Question

Hc2h3o2(aq)+h2o(l)⇌h3o+(aq)+c2h3o−2(aq) kc=1.8×10−5 at 25∘c part a if a solution initially contains 0.260 m hc2h3o2, what is the equilibrium concentration of h3o+ at 25∘c? express your answer using two significant figures.

Answer 1

Answer : The equilibrium concentration of $H_3O^+$ at $25^oC$ is, $2.154\times 10^{-3}m$.

Solution : Given,

Equilibrium constant, $K_c=1.8\times 10^{-5}$

Initial concentration of $HC_2H_3O_2$ = 0.260 m

Let, the 'x' mol/L of $H_3O^+$ are formed and at same time 'x' mol/L of $HC_2H_3O_2$ are also formed.

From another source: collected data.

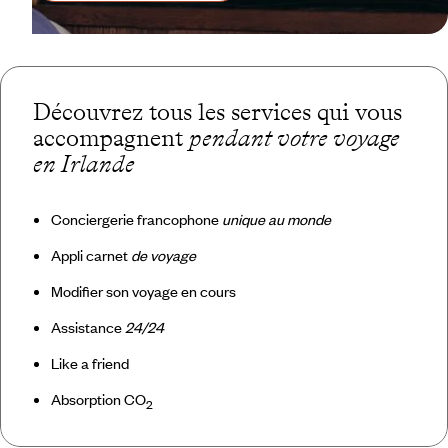
Découvrez tous les services qui vous
accompagnent
pendant votre voyage
en Irlande
Conciergerie francophone
unique au monde
Appli carnet
de voyage
Modifier son voyage en cours
Assistance
24/24
Like a friend
Absorption CO
2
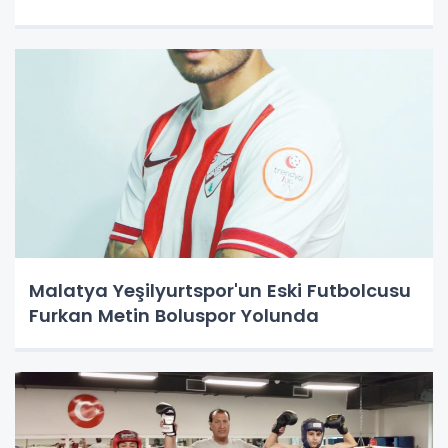
Malatya Yeşilyurtspor'un Eski Futbolcusu
Furkan Metin Boluspor Yolunda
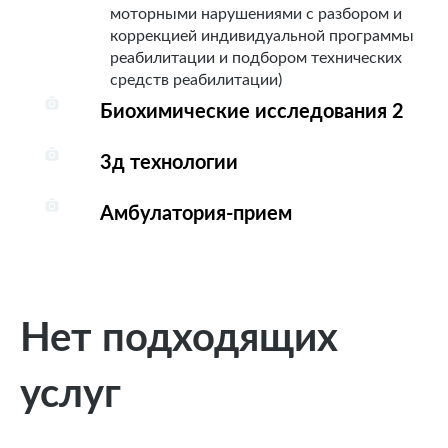
моторными нарушениями с разбором и
коррекцией индивидуальной программы
реабилитации и подбором технических
средств реабилитации)
Биохимические исследования 2
3д технологии
Амбулатория-прием
Нет подходящих
услуг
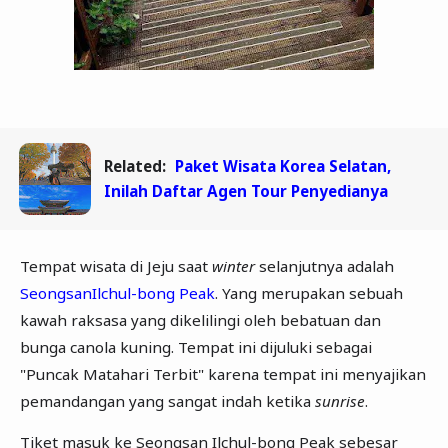
Related:
Paket Wisata Korea Selatan,
Inilah Daftar Agen Tour Penyedianya
Tempat wisata di Jeju saat
winter
selanjutnya adalah
SeongsanIlchul-bong Peak
. Yang merupakan sebuah
kawah raksasa yang dikelilingi oleh bebatuan dan
bunga canola kuning. Tempat ini dijuluki sebagai
"Puncak Matahari Terbit" karena tempat ini menyajikan
pemandangan yang sangat indah ketika
sunrise
.
Tiket masuk ke Seongsan Ilchul-bong Peak sebesar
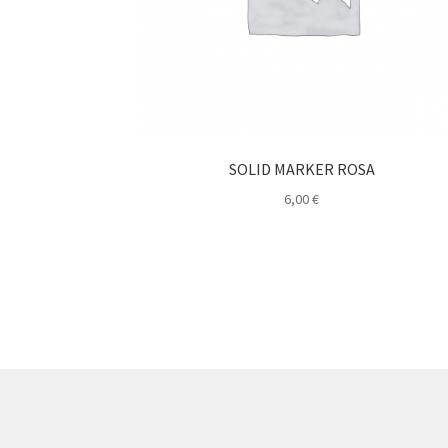
SOLID MARKER ROSA
6,00
€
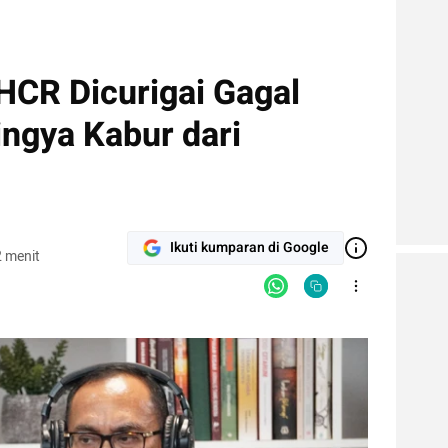
CR Dicurigai Gagal
ingya Kabur dari
Ikuti kumparan di Google
 menit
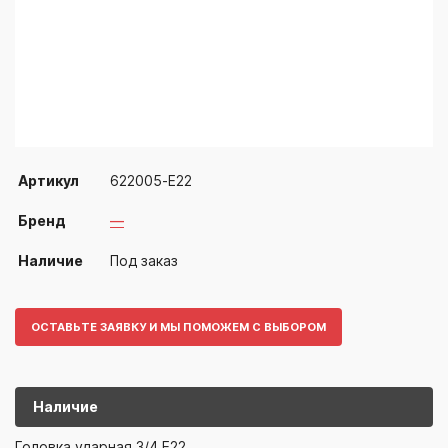
Артикул
622005-Е22
Бренд
—
Наличие
Под заказ
ОСТАВЬТЕ ЗАЯВКУ И МЫ ПОМОЖЕМ С ВЫБОРОМ
Наличие
622005-Е22
—
Головка ударная 3/4 Е22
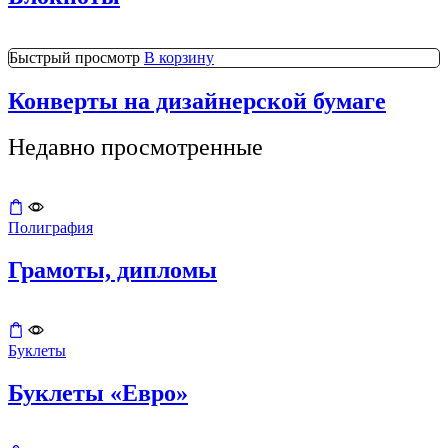
Быстрый просмотр
В корзину
Конверты на дизайнерской бумаге
Недавно просмотренные
Полиграфия
Грамоты, дипломы
Буклеты
Буклеты «Евро»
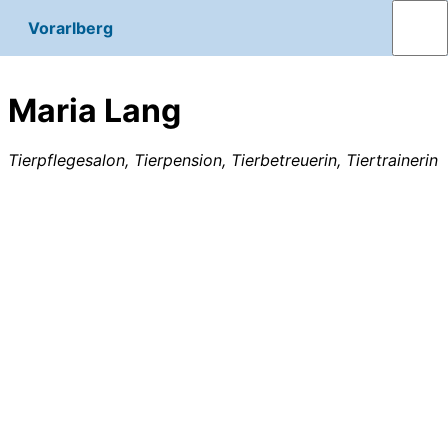
Vorarlberg
Maria Lang
Tierpflegesalon, Tierpension, Tierbetreuerin, Tiertrainerin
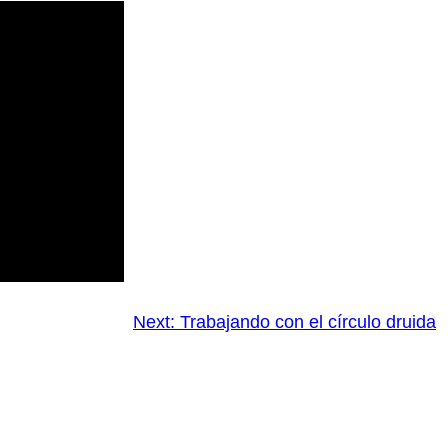
Next:
Trabajando con el círculo druida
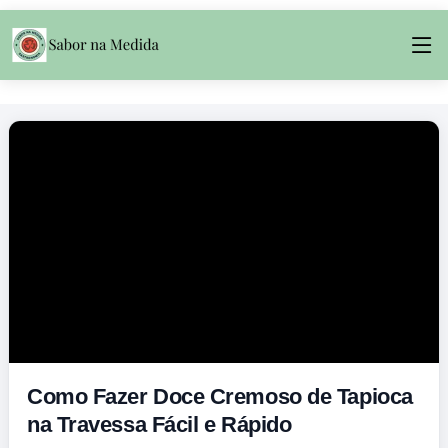
Como Fazer Doce Cremoso de Tapioca
na Travessa Fácil e Rápido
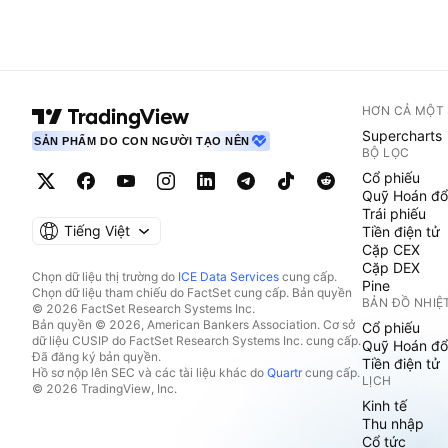
HƠN CẢ MỘT
Supercharts
SẢN PHẨM DO CON NGƯỜI TẠO NÊN
BỘ LỌC
Cổ phiếu
Quỹ Hoán đổ
Trái phiếu
Tiếng Việt
Tiền điện tử
Cặp CEX
Cặp DEX
Chọn dữ liệu thị trường do
ICE Data Services
cung cấp.
Pine
Chọn dữ liệu tham chiếu do FactSet cung cấp. Bản quyền
BẢN ĐỒ NHIỆ
© 2026 FactSet Research Systems Inc.
Bản quyền © 2026, American Bankers Association. Cơ sở
Cổ phiếu
dữ liệu CUSIP do FactSet Research Systems Inc. cung cấp.
Quỹ Hoán đổ
Đã đăng ký bản quyền.
Tiền điện tử
Hồ sơ nộp lên SEC và các tài liệu khác do
Quartr
cung cấp.
LỊCH
© 2026 TradingView, Inc.
Kinh tế
Thu nhập
Cổ tức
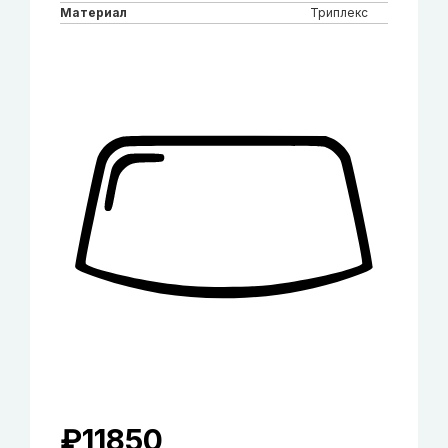
Материал
Триплекс
₽
11850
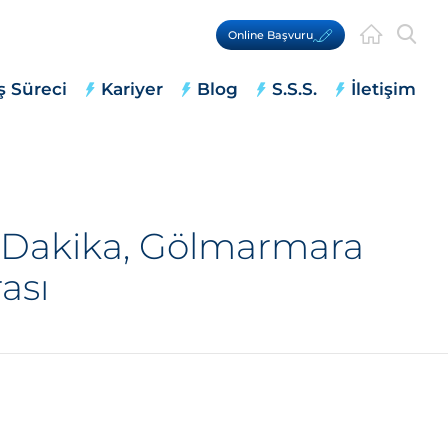
Online Başvuru
ş Süreci
Kariyer
Blog
S.S.S.
İletişim
n Dakika, Gölmarmara
ası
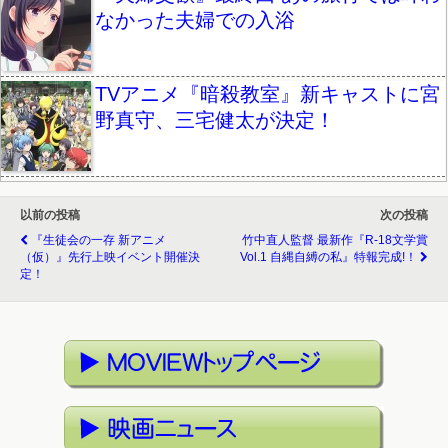
なかった夫婦での入浴
TVアニメ『暗殺教室』新キャストに宮
野真守、三宅健太が決定！
以前の投稿
次の投稿
『生徒会の一存 新アニメ
竹中直人監督 最新作『R-18文学賞
（仮）』先行上映イベント開催決
Vol.1 自縄自縛の私』特報完成!！
定！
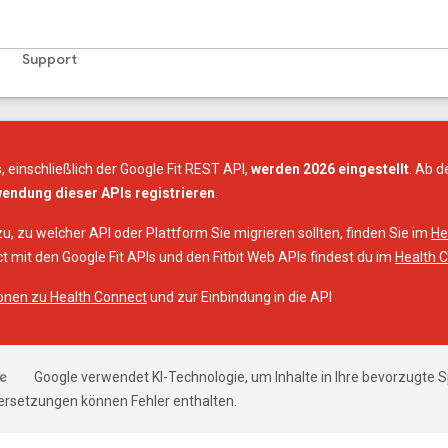
Support
s, einschließlich der Google Fit REST API,
werden 2026 eingestellt
. Ab 
wendung dieser APIs registrieren
.
u, zu welcher API oder Plattform Sie migrieren sollten, finden Sie im
He
 mit den Google Fit APIs und den Fitbit Web APIs findest du im
Health C
onen zu Health Connect
und zur Einbindung in die API
Google verwendet KI-Technologie, um Inhalte in Ihre bevorzugte 
ersetzungen können Fehler enthalten.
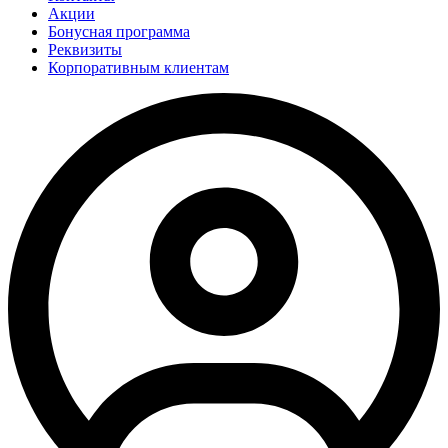
Акции
Бонусная программа
Реквизиты
Корпоративным клиентам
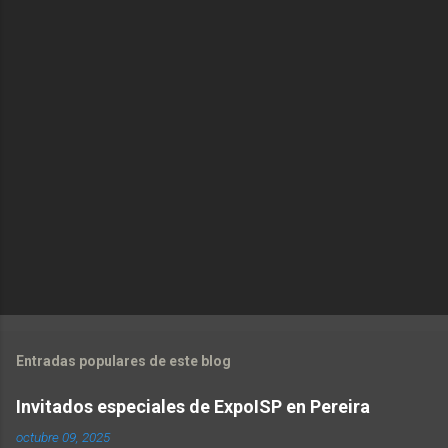
economictvpereira
at livestream.com
Entradas populares de este blog
Invitados especiales de ExpoISP en Pereira
octubre 09, 2025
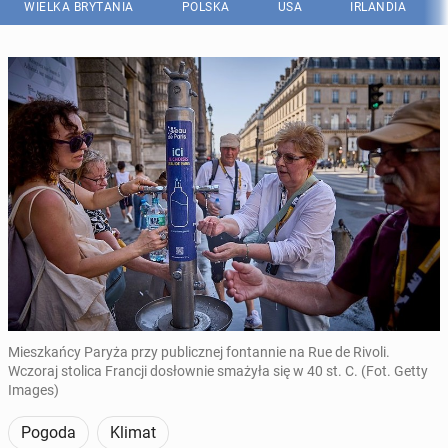
WIELKA BRYTANIA
POLSKA
USA
IRLANDIA
Mieszkańcy Paryża przy publicznej fontannie na Rue de Rivoli.
Wczoraj stolica Francji dosłownie smażyła się w 40 st. C. (Fot. Getty
Images)
Pogoda
Klimat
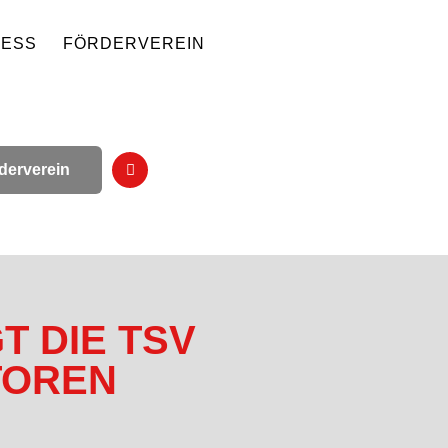
NESS
FÖRDERVEREIN
derverein
T DIE TSV
 TOREN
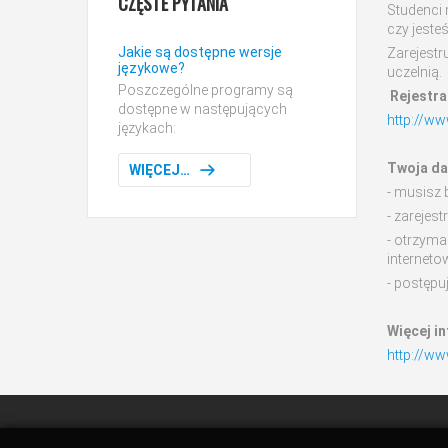
CZĘSTE
PYTANIA
Studenci
czy jeste
Jakie są dostępne wersje
Zarejestr
językowe?
uczelnią.
Poszczególne programy są
Rejestra
dostępne w następujących
http://ww
językach:
Twoja da
WIĘCEJ…
- musisz 
- zarejest
- otrzyma
interneto
- postępuj
Więcej in
http://ww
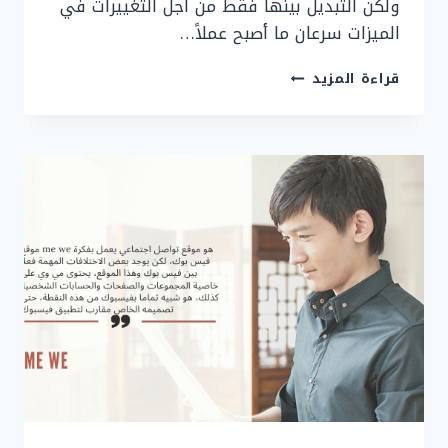
ولكن التبديل بينها فقط من أجل التغييرات في
الميزات سرعان ما أصبح عملاً…
NOTION
قراءة المزيد
نوشن
البرنامج
الأول
في
ادارة
الاعمال
وتنظيم
يومك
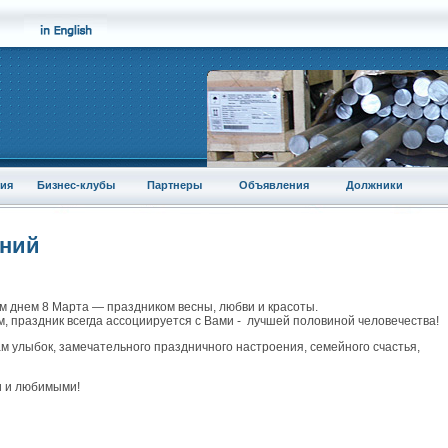
ия
Бизнес-клубы
Партнеры
Объявления
Должники
аний
 днем 8 Марта — праздником весны, любви и красоты.
, праздник всегда ассоциируется с Вами - лучшей половиной человечества!
м улыбок, замечательного праздничного настроения, семейного счастья,
и и любимыми!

The equilibrium reaction is,

                  $HC_2H_3O_2(aq)+H_2O(l)\rightleftharpoons H_3O^+(aq)+C_2H_3O_2^-(aq)$

Initially                0.260 m                       0                 0

At equilibrium    (0.260 - x)                     x                 x

The expression for equilibrium constant for a given reaction is,

$K_c=\frac{[H_3O^+][C_2H_3O_2^-]}{[HC_2H_3O_2]}$

Now put all the given values in this expression, we get

$1.8\times 10^{-5}=\frac{(x)(x)}{(0.260-x)}$

By rearranging the terms, we get the value of 'x'.

$x=2.154\times 10^{-3}m$

Therefore, the equilibrium concentration of $H_3O^+$ at $25^oC$ is, $2.154\times 10^{-3}m$.